Pues claro que no se da cuenta.

Está muy bien que nos preocupamos por cómo se sienten nuestros hijos. Pero eso va a ser difícil de cambiar. Las emociones que tenemos, por desgracia, no las podemos elegir. Podemos aprender a gestionarlas, eso sí, pero ya como adultos.

El caso es que, esa madre no era consciente de que estaba exigiendo a su hija un comportamiento de adulto que su hija aún no es capaz de tener porque sencillamente, una niña de 11 años no está capacitada para ello. A un niño de 11 años no le podemos exigir que anticipe las consecuencias de sus actos hasta ese punto y menos aún, que sea capaz de gestionar sus emociones. La parte de su cerebro encargada de esas funciones,  sencillamente no está formada.
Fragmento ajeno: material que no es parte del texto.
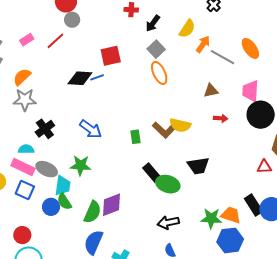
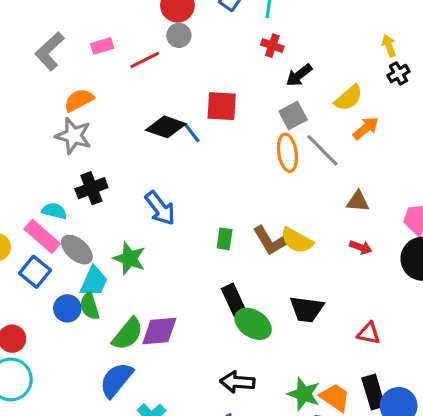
gray line: (222, 57) -> (322, 150), moved
blue line: (97, 77) -> (192, 133), turned 56
red triangle: (264, 167) -> (369, 333), moved

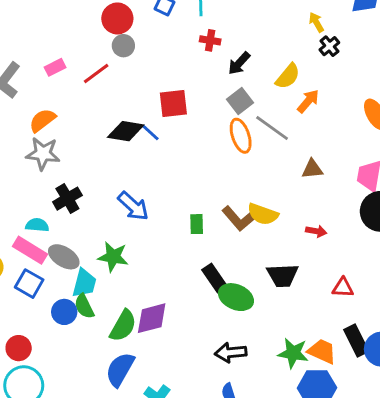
red arrow: (361, 247) -> (316, 231), moved

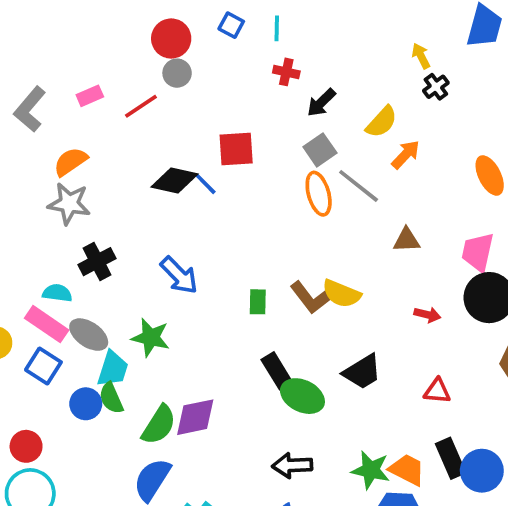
red arrow: (316, 231) -> (427, 315), moved
black trapezoid: (283, 275) -> (362, 372), turned -32

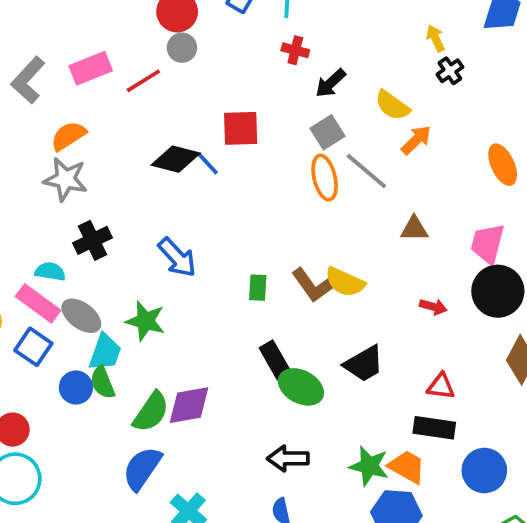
pink rectangle: (90, 96) -> (91, 68), size x1.5
yellow semicircle: (382, 122) -> (392, 105), turned 81
black rectangle: (451, 458) -> (434, 428), moved, turned -60

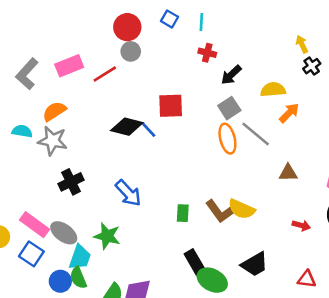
yellow semicircle: (392, 105) -> (273, 90), turned 140
cyan semicircle: (50, 272) -> (22, 131), moved

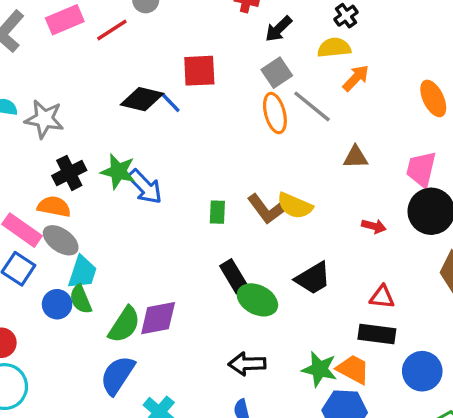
black cross: (312, 66) -> (346, 16), moved
orange semicircle: (54, 111) -> (54, 207), moved, turned 45
green star: (107, 236) -> (118, 171), moved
Es curioso porque,  por lo general asumimos con naturalidad que un niño de 12 años no puede conducir un coche y no sólo porque así lo dice la ley, sino porque sabemos que conducir exige una responsabilidad que el niño, a esa edad, no tiene.

Entonces ¿por qué para otras cosas les exigimos que tengan un comportamiento de adulto? A veces incluso llegamos a frustrarnos cuando no lo tienen. Niños que contestan mal, niños que no obedecen a la primera, niños que nos retan, en fin… niños que son niños y no adultos en miniatura como a nosotros nos gustaría. El caso es que nosotros, los padres, sufrimos por ello. Y entramos en la terrible espiral que nos lleva a vivir la paternidad como una carga. Este es uno de los grandes males de nuestro tiempo.

Pero la cosa cambia mucho cuando aceptamos y respetamos lo que son: niños. Entonces, la  mochila que cargamos llena de piedras, se convierte de pronto en liviana.